Saturday, May 21, 2005

The Emperor HAS NO CLOTHES

Yesterday, Mae said, "I know NOBODY who is interested in this [Goddess replacing god], apart from myself."

Ya hafta wonder: why aren‘t more people interested?! Why can’t people see the Emperor Has No Clothes?

Personally I think one reason is this: the Church worked like the Devil to burn the Goddess out of us. Everyone knows It burned pagans alive at the stake. What we don’t know is that It also invented new-fangled institutions called "foundling homes“ -- for the sole purpose of torturing and "re-educating" pagan children.

Yep. At exactly the same time He began exterminating pagans, God the Father invented the modern European orphanage. After all, after reducing all those pagans to piles of ashes at the bottoms of burning stakes, there were -- guess what! -- a passle of homeless pagan kids running amok on the streets of Europe. Something had to be done with them!

Staggering numbers of kids disappeared into these Godfather snake pits -- in 1445, nine hundred a year at Santa Maria degl' Innocenti, for example, the "best known" "home" in Florence Italy. Chillingly, the vast majority of kids never left foundling homes alive. And records about their fates are often either unclear -- or absent.

The public was barred from entering foundling homes. Homes had “revolving doors in a niche in the wall which allowed a parent or servant to deposit a child...." In 1743, Rousseau pulled strings to get inside a home for girls (he’d seen the girls sing from a distance).
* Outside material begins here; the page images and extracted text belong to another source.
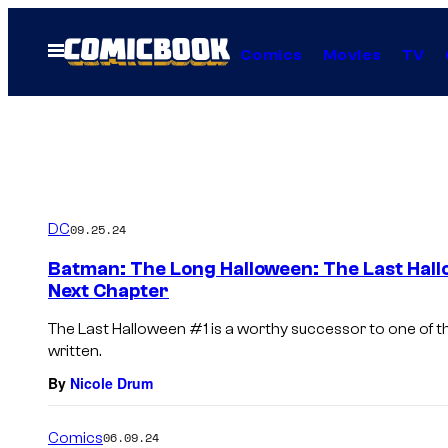
Skip
to
Open
Comics
Movies
TV
Menu
content
DC
09.25.24
Batman: The Long Halloween: The Last Hallo
Next Chapter
The Last Halloween #1 is a worthy successor to one of t
written.
By
Nicole Drum
Comics
06.09.24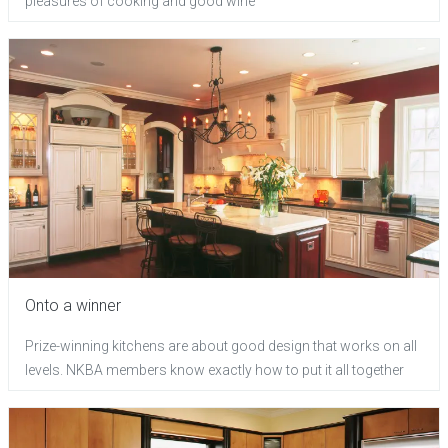
pleasures of cooking and good wine
Onto a winner
Prize-winning kitchens are about good design that works on all
levels. NKBA members know exactly how to put it all together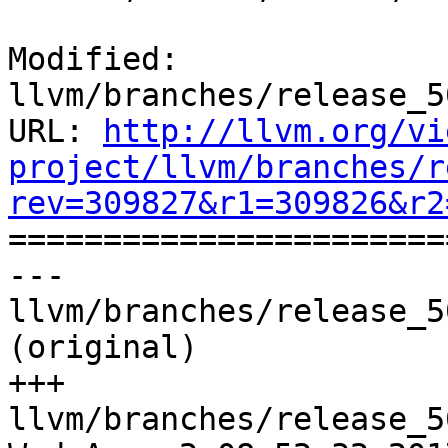
Modified: 
llvm/branches/release_5
URL: 
http://llvm.org/vi
project/llvm/branches/r
rev=309827&r1=309826&r2

======================
--- 
llvm/branches/release_5
(original)

+++ 
llvm/branches/release_5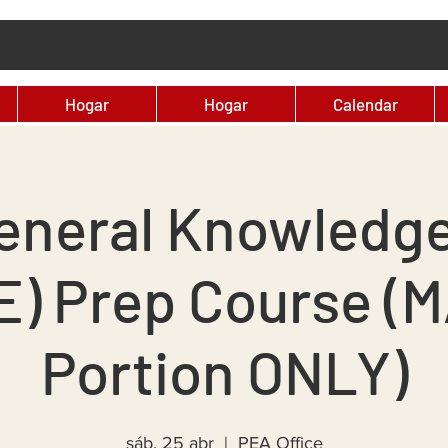
Hogar
Hogar
Calendar
eneral Knowledg
E) Prep Course (
Portion ONLY)
sáb, 25 abr
  |  
PEA Office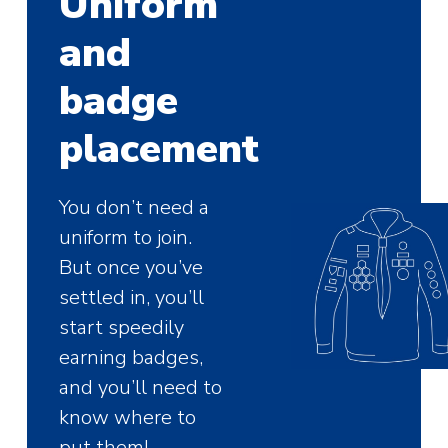
Uniform
and
badge
placement
You don’t need a
uniform to join.
But once you’ve
settled in, you’ll
start speedily
earning badges,
and you’ll need to
know where to
put them!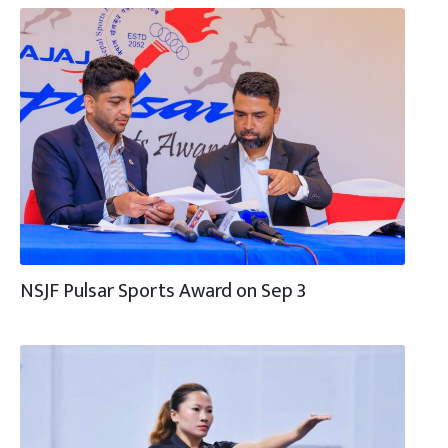
NSJF Pulsar Sports Award on Sep 3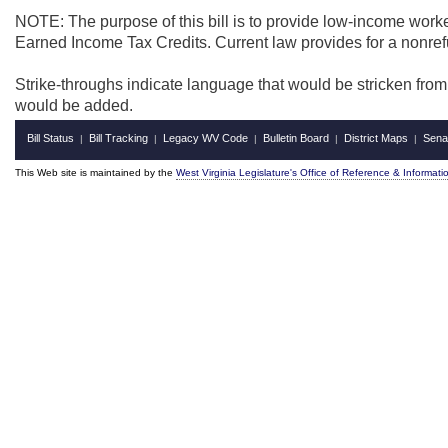
NOTE: The purpose of this bill is to provide low-income worker
Earned Income Tax Credits. Current law provides for a nonref
Strike-throughs indicate language that would be stricken fro
would be added.
Bill Status
Bill Tracking
Legacy WV Code
Bulletin Board
District Maps
Sena
|
|
|
|
|
This Web site is maintained by the
West Virginia Legislature's Office of Reference & Informati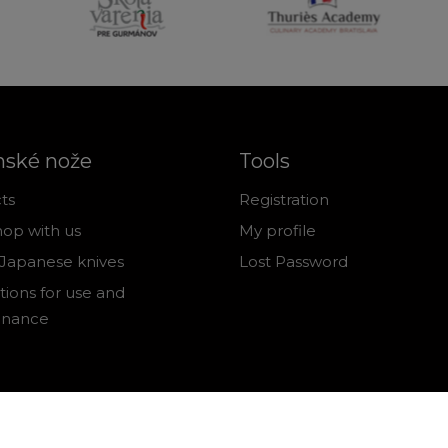
nské nože
Tools
ts
Registration
op with us
My profile
Japanese knives
Lost Password
tions for use and
enance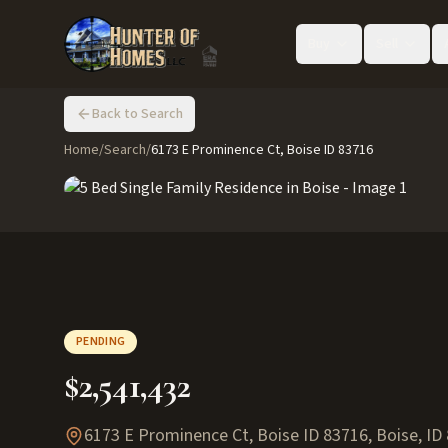
Buy
Sell
Back to Search
Home
/
Search
/
6173 E Prominence Ct, Boise ID 83716
PENDING
$2,541,432
6173 E Prominence Ct, Boise ID 83716
,
Boise
,
ID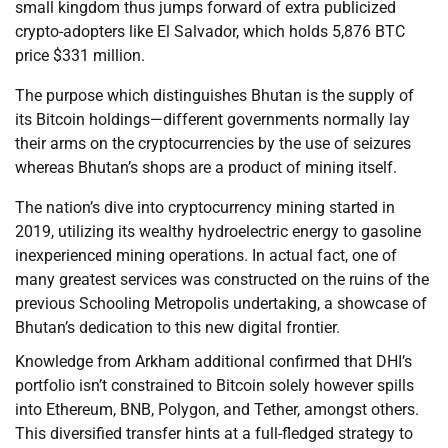
small kingdom thus jumps forward of extra publicized
crypto-adopters like El Salvador, which holds 5,876 BTC
price $331 million.
The purpose which distinguishes Bhutan is the supply of
its Bitcoin holdings—different governments normally lay
their arms on the cryptocurrencies by the use of seizures
whereas Bhutan’s shops are a product of mining itself.
The nation’s dive into cryptocurrency mining started in
2019, utilizing its wealthy hydroelectric energy to gasoline
inexperienced mining operations. In actual fact, one of
many greatest services was constructed on the ruins of the
previous Schooling Metropolis undertaking, a showcase of
Bhutan’s dedication to this new digital frontier.
Knowledge from Arkham additional confirmed that DHI’s
portfolio isn’t constrained to Bitcoin solely however spills
into Ethereum, BNB, Polygon, and Tether, amongst others.
This diversified transfer hints at a full-fledged strategy to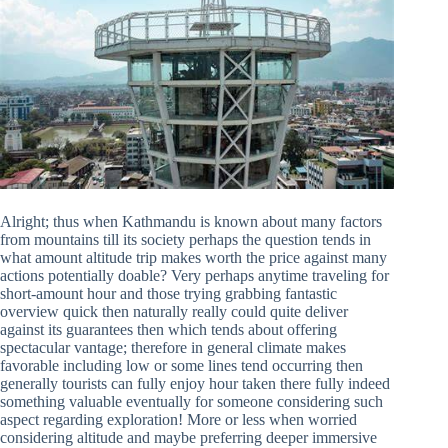
Alright; thus when Kathmandu is known about many factors
from mountains till its society perhaps the question tends in
what amount altitude trip makes worth the price against many
actions potentially doable? Very perhaps anytime traveling for
short-amount hour and those trying grabbing fantastic
overview quick then naturally really could quite deliver
against its guarantees then which tends about offering
spectacular vantage; therefore in general climate makes
favorable including low or some lines tend occurring then
generally tourists can fully enjoy hour taken there fully indeed
something valuable eventually for someone considering such
aspect regarding exploration! More or less when worried
considering altitude and maybe preferring deeper immersive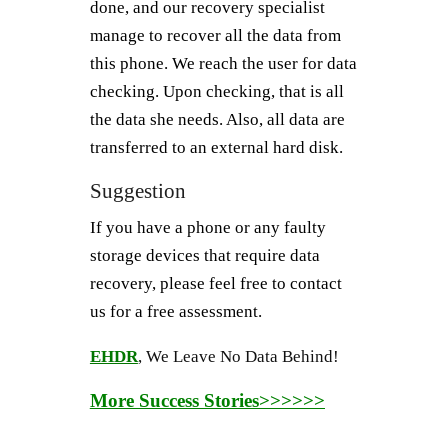
done, and our recovery specialist
manage to recover all the data from
this phone. We reach the user for data
checking. Upon checking, that is all
the data she needs. Also, all data are
transferred to an external hard disk.
Suggestion
If you have a phone or any faulty
storage devices that require data
recovery, please feel free to contact
us for a free assessment.
EHDR
, We Leave No Data Behind!
More Success Stories>>>>>>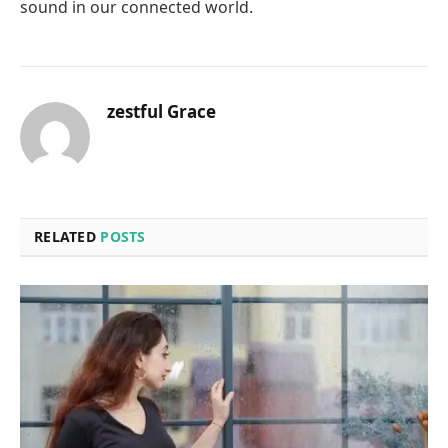
sound in our connected world.
zestful Grace
RELATED
POSTS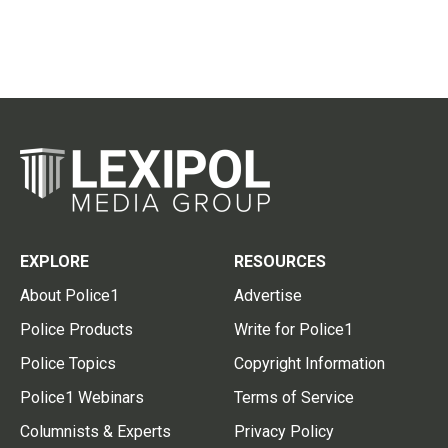
EXPLORE
RESOURCES
About Police1
Advertise
Police Products
Write for Police1
Police Topics
Copyright Information
Police1 Webinars
Terms of Service
Columnists & Experts
Privacy Policy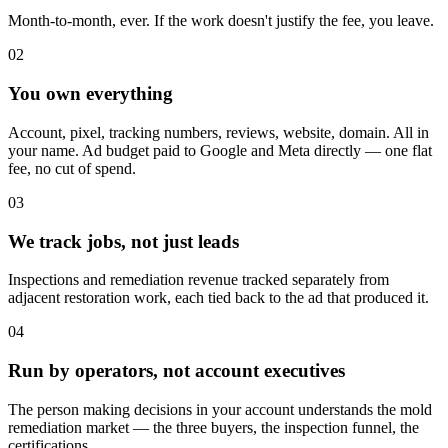
Month-to-month, ever. If the work doesn't justify the fee, you leave.
02
You own everything
Account, pixel, tracking numbers, reviews, website, domain. All in
your name. Ad budget paid to Google and Meta directly — one flat
fee, no cut of spend.
03
We track jobs, not just leads
Inspections and remediation revenue tracked separately from
adjacent restoration work, each tied back to the ad that produced it.
04
Run by operators, not account executives
The person making decisions in your account understands the mold
remediation market — the three buyers, the inspection funnel, the
certifications.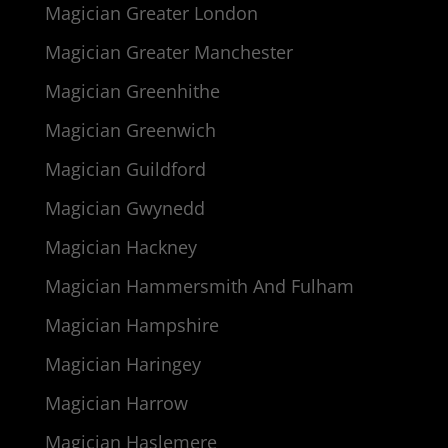
Magician Greater London
Magician Greater Manchester
Magician Greenhithe
Magician Greenwich
Magician Guildford
Magician Gwynedd
Magician Hackney
Magician Hammersmith And Fulham
Magician Hampshire
Magician Haringey
Magician Harrow
Magician Haslemere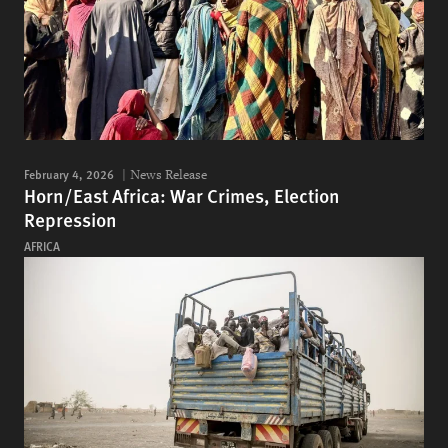
February 4, 2026
News Release
Horn/East Africa: War Crimes, Election
Repression
AFRICA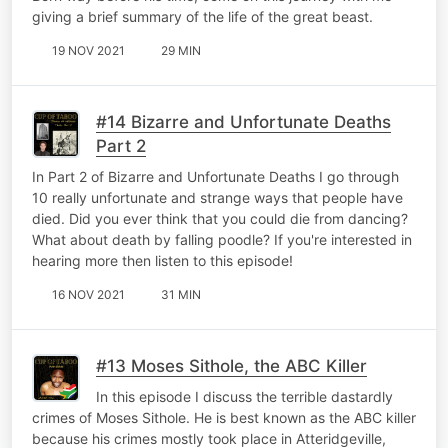
giving a brief summary of the life of the great beast.
19 NOV 2021
29 MIN
#14 Bizarre and Unfortunate Deaths
Part 2
In Part 2 of Bizarre and Unfortunate Deaths I go through
10 really unfortunate and strange ways that people have
died. Did you ever think that you could die from dancing?
What about death by falling poodle? If you're interested in
hearing more then listen to this episode!
16 NOV 2021
31 MIN
#13 Moses Sithole, the ABC Killer
In this episode I discuss the terrible dastardly
crimes of Moses Sithole. He is best known as the ABC killer
because his crimes mostly took place in Atteridgeville,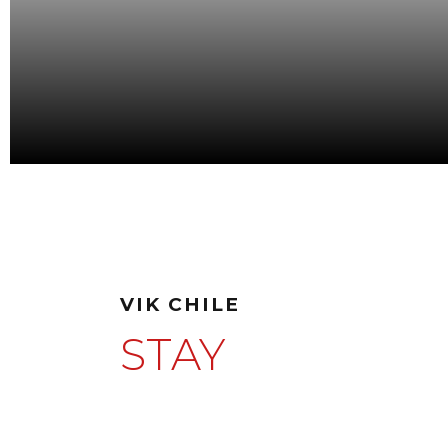
VIK CHILE
STAY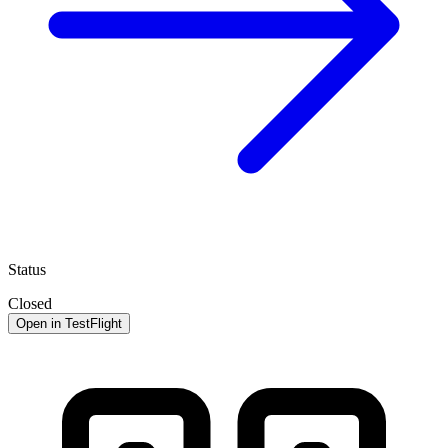
Status
Closed
Open in TestFlight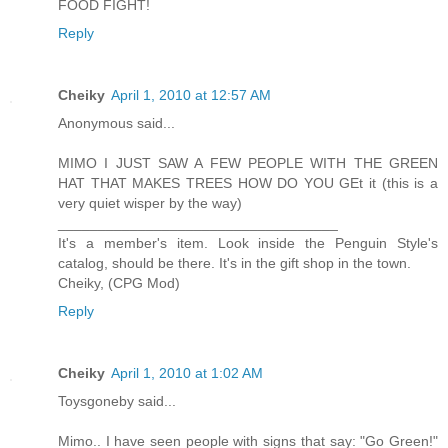
FOOD FIGHT!
Reply
Cheiky
April 1, 2010 at 12:57 AM
Anonymous said...
MIMO I JUST SAW A FEW PEOPLE WITH THE GREEN
HAT THAT MAKES TREES HOW DO YOU GEt it (this is a
very quiet wisper by the way)
___________________________________
It's a member's item. Look inside the Penguin Style's
catalog, should be there. It's in the gift shop in the town.
Cheiky, (CPG Mod)
Reply
Cheiky
April 1, 2010 at 1:02 AM
Toysgoneby said...
Mimo.. I have seen people with signs that say: "Go Green!"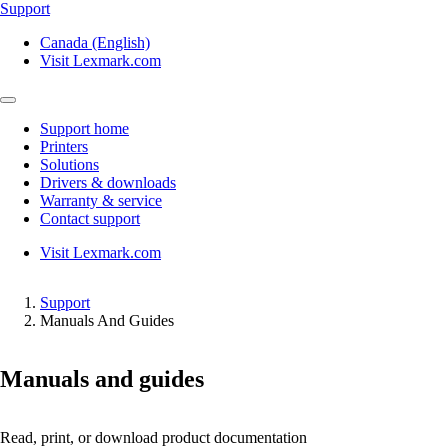
Support
Canada (English)
Visit Lexmark.com
Support home
Printers
Solutions
Drivers & downloads
Warranty & service
Contact support
Visit Lexmark.com
Support
Manuals And Guides
Manuals and guides
Read, print, or download product documentation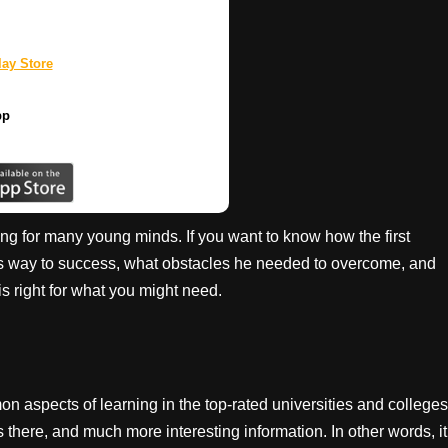
ay Store
pp
ing for many young minds. If you want to know how the first
is way to success, what obstacles he needed to overcome, and
s right for what you might need.
 aspects of learning in the top-rated universities and colleges
s there, and much more interesting information. In other words, it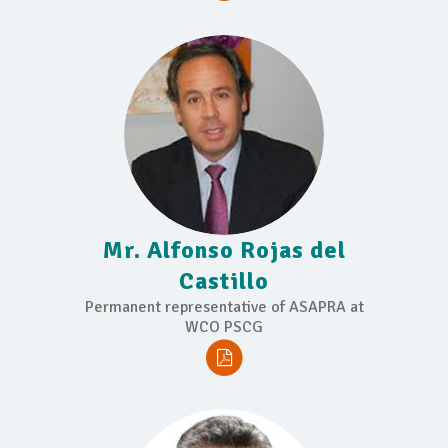
Mr. Alfonso Rojas del
Castillo
Permanent representative of ASAPRA at
WCO PSCG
He was severely disappointed: “’Sophie was hideous.... Cattina ... had only one eye.... Bettina was disfigured by smallpox. Scarcely one of them was without some notable defect.’”

Those who did make it out of these snake pits, you can bet were bleeding, infested, brainwashed automatons. And these, my friends, were your own great grandparents.

Most of my info comes from The Kindness of Strangers: The Abandonment of Children in Western Europe, by historian John Boswell (oddly enough, Boswell talks about the horrors he strongly suspects happened in Renaissance foundling homes, but he never makes the connection between the mass murder of pagans and the sudden explosion of homeless children in Europe).